Additional Advocate General, Manish Goyal, has been directed to file an affidavit bringing on record the treatment given to late Justice Srivastava at Ram Manohar Hospital and to also explain why he was not taken immediately to Sanjay Gandhi Postgraduate Institute of Medical Sciences, Lucknow, in the morning of April 23.

The court also took strong exception to the response submitted by the State Election Commission (EC) after the Court had, on previous occasion, asked for an explanation on the death of the polling agents and officers due to the Covid-19 during the course of Panchayat elections in the State.

“From the recitals as have come up in the letter dated 28th April, 2021, we find that emphasis was more upon the correctness of the news item of which we had taken judicial notice than verifying the number of deaths. We make it clear that any slackness on the part of the Election Commission on this issue will not be tolerated”, said the court.

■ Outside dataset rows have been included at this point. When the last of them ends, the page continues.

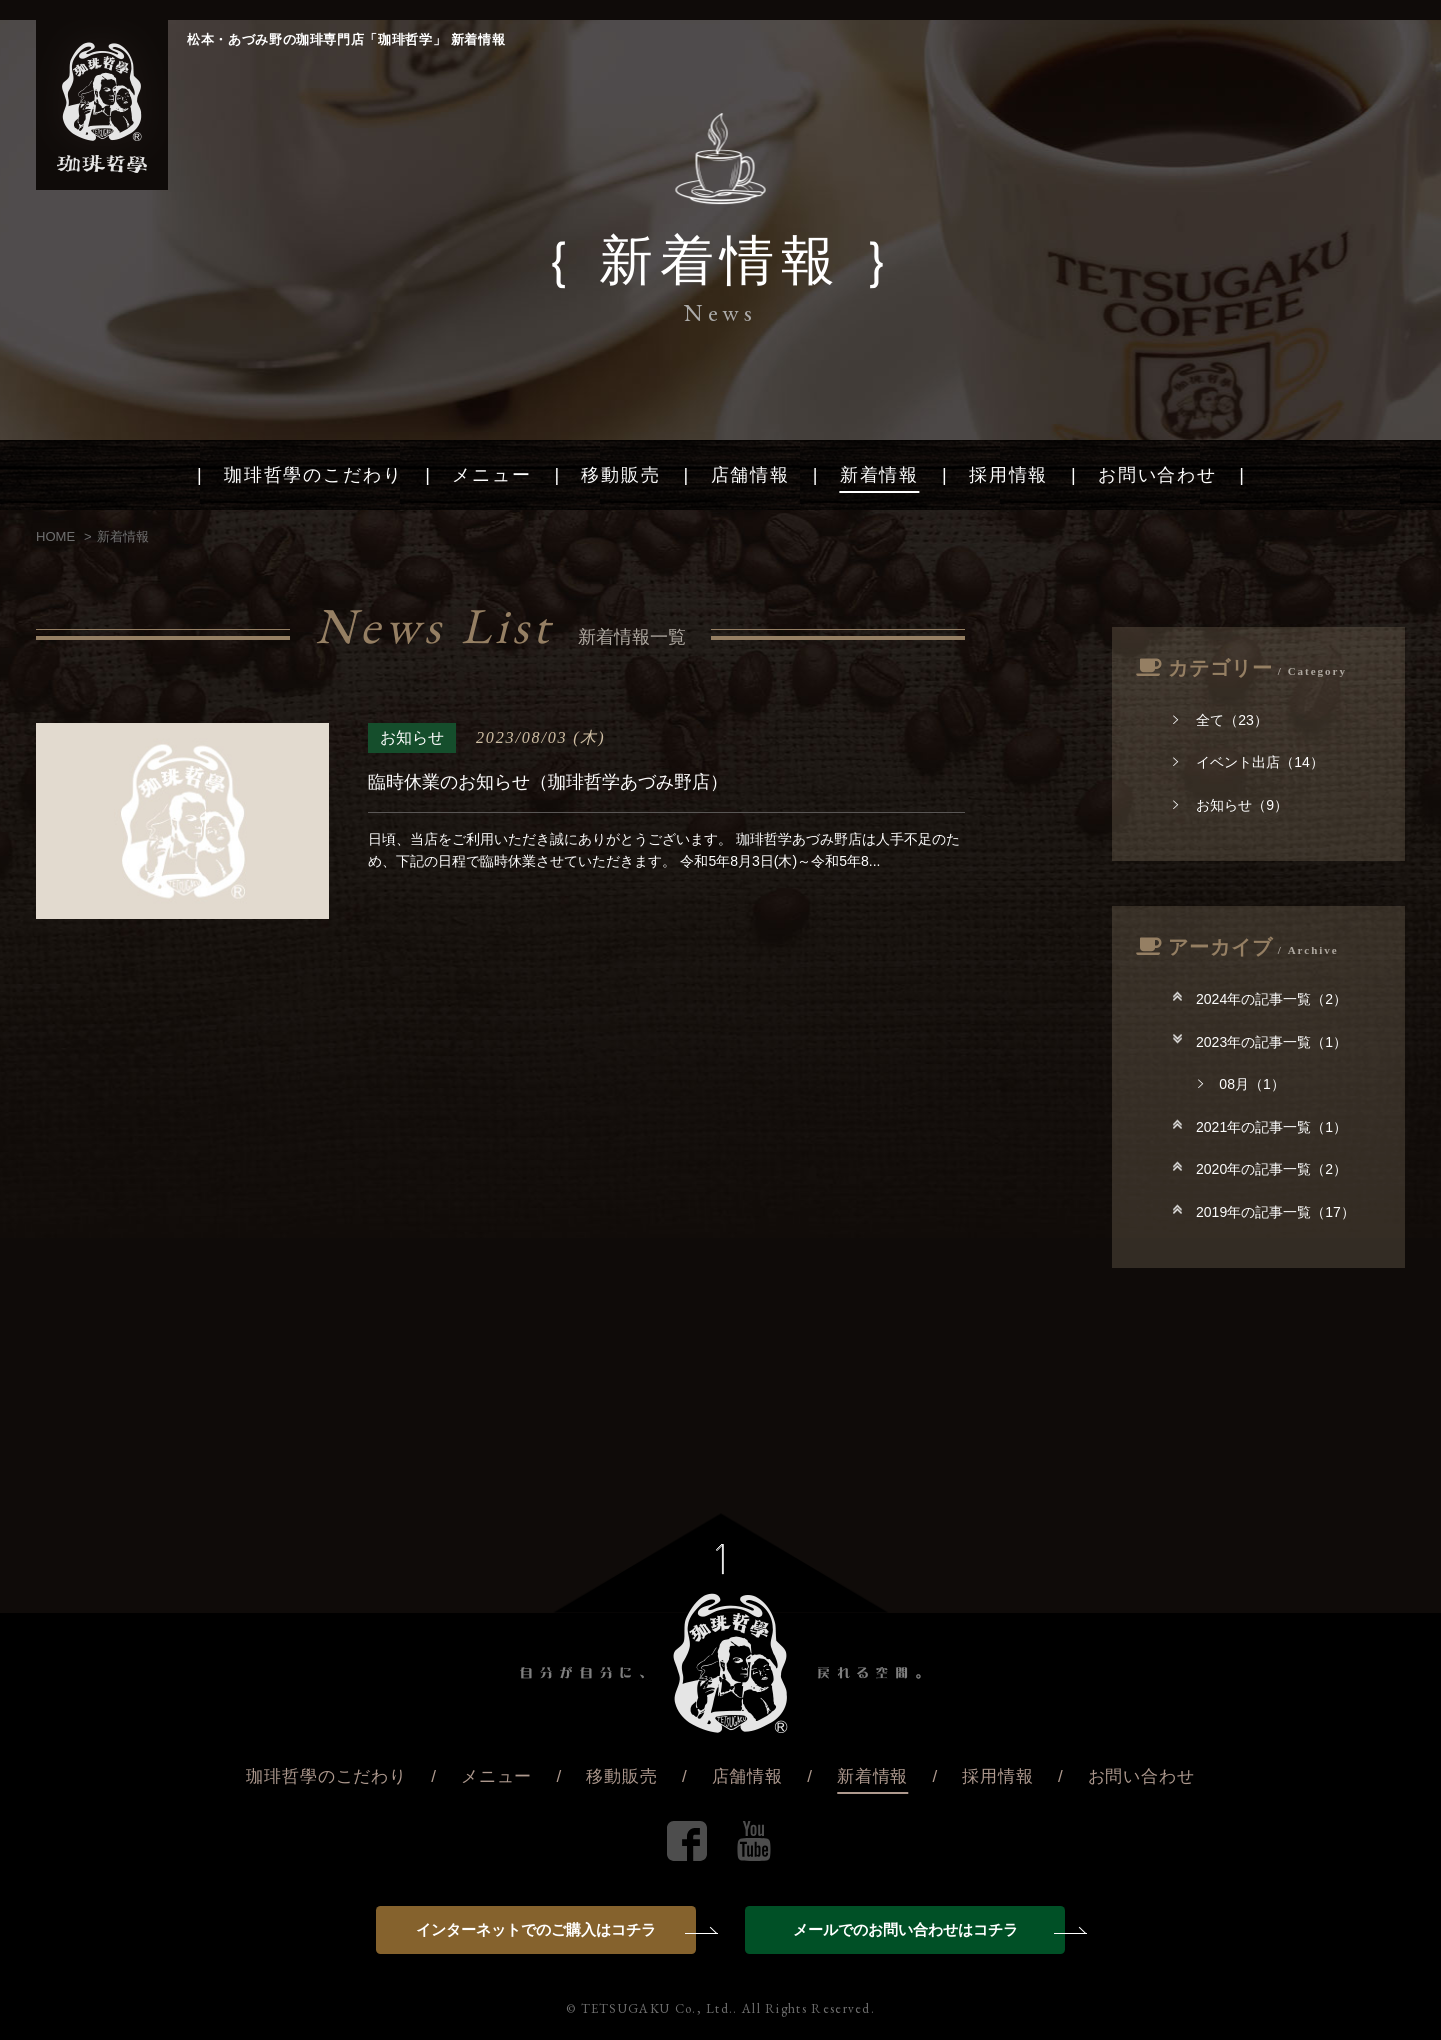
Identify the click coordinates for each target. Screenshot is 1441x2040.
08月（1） (1241, 1084)
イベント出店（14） (1248, 762)
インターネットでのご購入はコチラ (556, 1929)
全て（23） (1220, 720)
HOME (55, 536)
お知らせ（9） (1230, 805)
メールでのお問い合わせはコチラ (929, 1929)
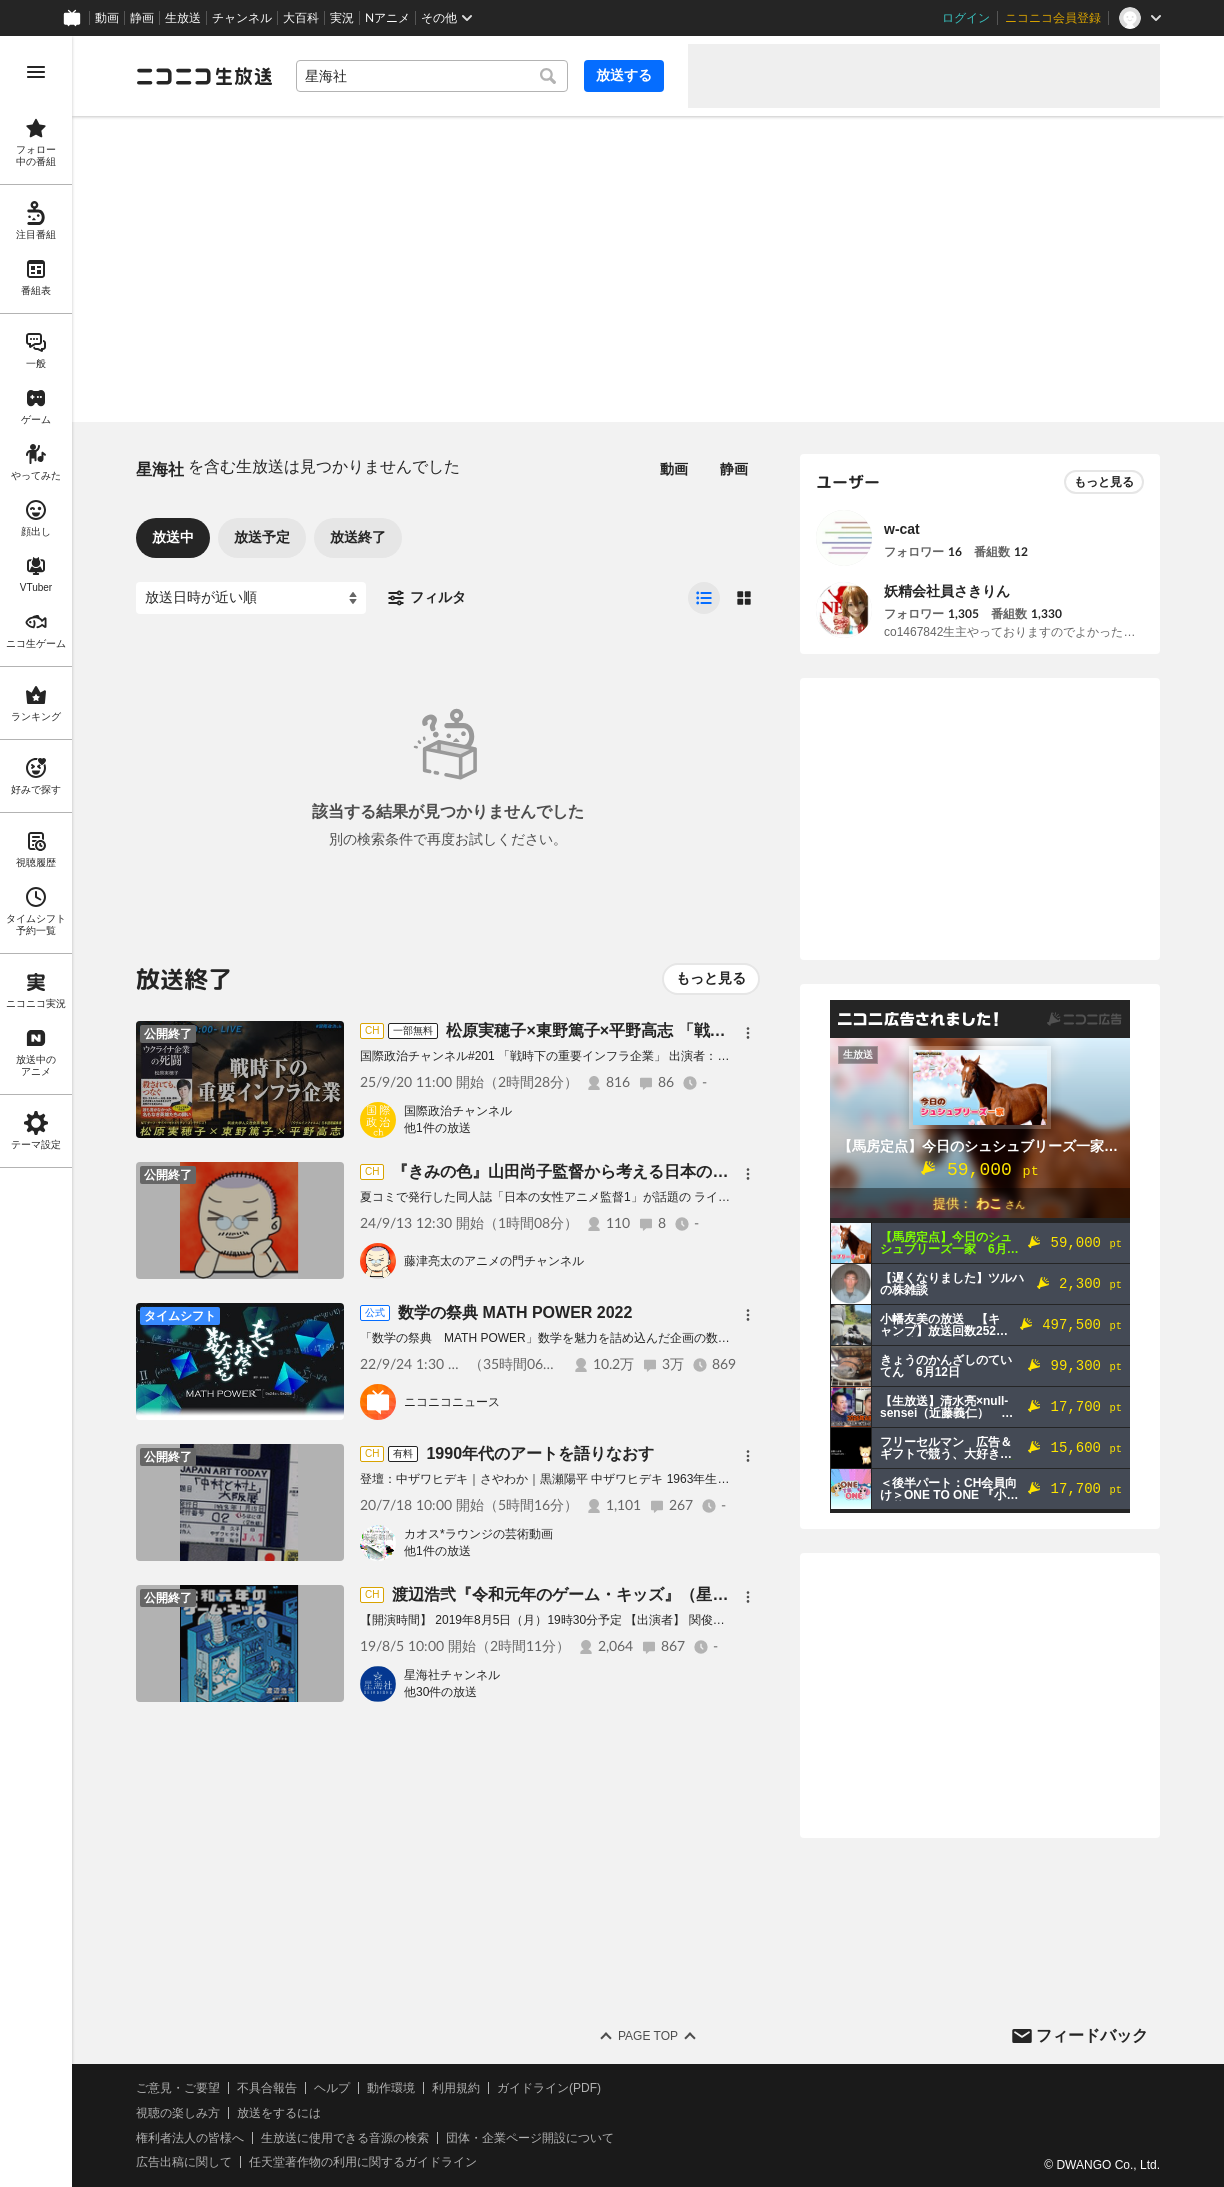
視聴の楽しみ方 (178, 2113)
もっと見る (711, 978)
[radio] (704, 598)
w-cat (902, 529)
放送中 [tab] (173, 537)
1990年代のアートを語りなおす (540, 1453)
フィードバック (1092, 2035)
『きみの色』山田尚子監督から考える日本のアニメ (576, 1171)
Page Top (648, 2036)
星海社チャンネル (452, 1675)
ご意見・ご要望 (178, 2088)
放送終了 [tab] (358, 537)
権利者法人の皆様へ (190, 2138)
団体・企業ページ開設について (530, 2138)
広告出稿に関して (184, 2162)
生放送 (183, 18)
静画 (142, 18)
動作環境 (391, 2088)
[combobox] (432, 76)
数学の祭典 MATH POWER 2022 (515, 1312)
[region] (36, 1111)
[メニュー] (748, 1033)
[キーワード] (432, 76)
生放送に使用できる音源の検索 (345, 2138)
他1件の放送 (437, 1128)
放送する (624, 75)
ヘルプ (332, 2088)
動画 (107, 18)
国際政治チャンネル (458, 1111)
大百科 (301, 18)
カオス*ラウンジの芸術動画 (478, 1534)
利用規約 (456, 2088)
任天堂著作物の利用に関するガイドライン (363, 2162)
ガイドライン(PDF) (549, 2088)
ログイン (966, 18)
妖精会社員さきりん (947, 591)
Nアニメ (387, 18)
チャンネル (242, 18)
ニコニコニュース (452, 1402)
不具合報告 (267, 2088)
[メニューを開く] (36, 72)
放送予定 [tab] (262, 537)
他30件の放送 (440, 1692)
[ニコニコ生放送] (204, 76)
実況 (342, 18)
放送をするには (279, 2113)
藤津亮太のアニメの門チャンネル (494, 1261)
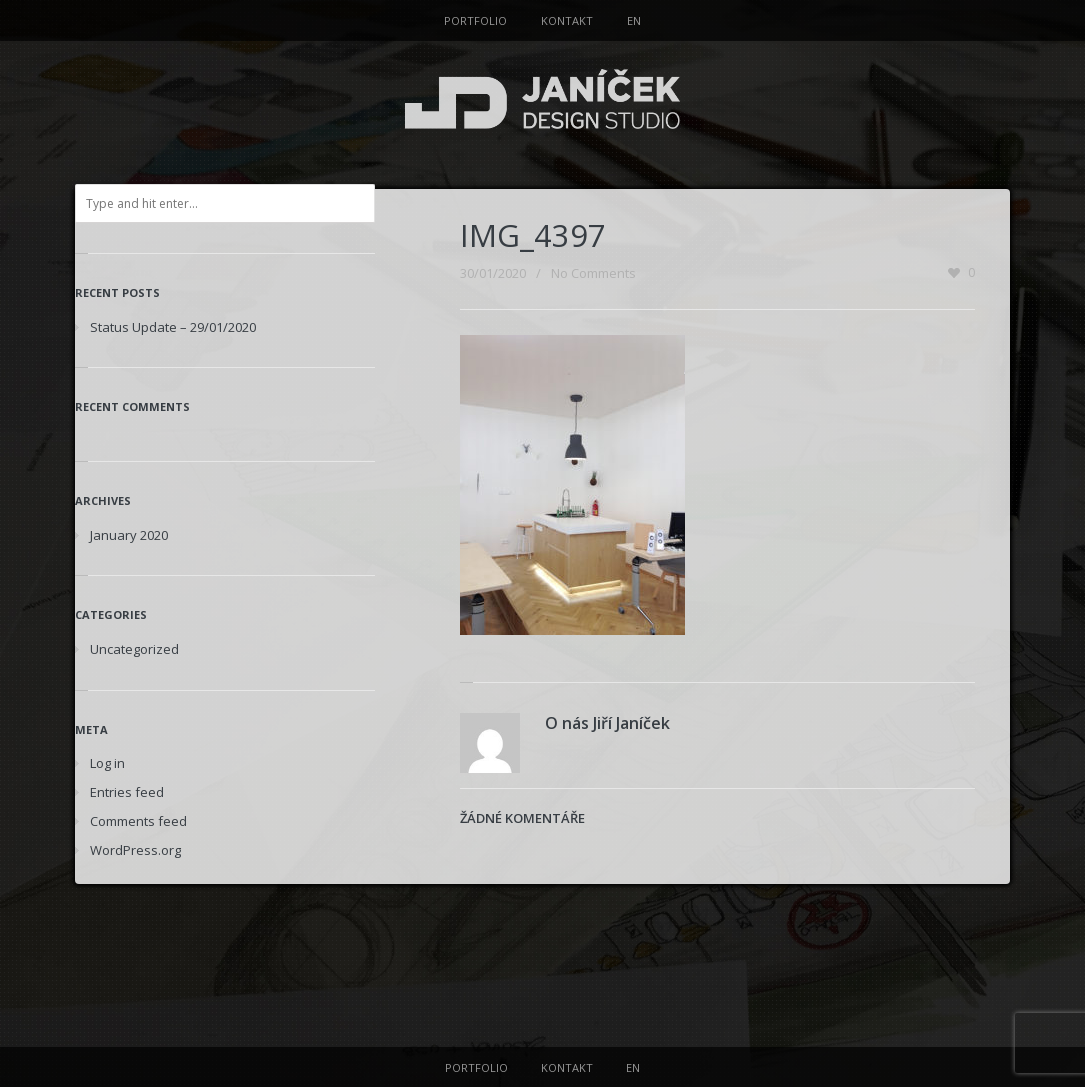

The Court also noted that even during the counting of votes of Panchayat elections, Covid protocol and guidelines were flouted. It said, “People gathered in huge numbers at the counting centres and both the Election Officers and Police administration had completely failed to ensure the compliance of Covid guidelines.”

The Court recorded that the Election Commission in a case before the Supreme Court had given an undertaking on April 7, that counting will be supervised through CCTV cameras to be installed at the designated counting centres and those who were in charge of the counting centres would be held responsible for any lapse regarding compliance of Covid-19 guidelines.

Last week the Supreme Court had also given permission to hold the Uttar Pradesh Panchayat Elections and allowed the State government to continue with the counting process.

While disposing of the matter, the apex court had said that the parties would be at liberty to approach the Allahabad High Court in case of issues which may arise later. The top court has also placed on record the undertaking given by the State Election Commission through a counsel, that the CCTV recording at the designated counting areas and centres will be done and duly preserved.

In view of the same, the High Court on May 4, directed the State Election Commission to produce CCTV footage of the designated counting areas and centres both in the form the footage print and also pen drive for the districts of Lucknow, Prayagraj, Varanasi, Gorakhpur, Ghaziabad, Meerut, Gautambudh Nagar and Agra.

“We make it clear at the same time that in case if the Commission itself finds from the CCTV footage that there has been clear violation of the Covid- 19 protocol and guidelines, it would come up with an action plan in that regard”, ordered the court.

The matter will be heard again on May 7.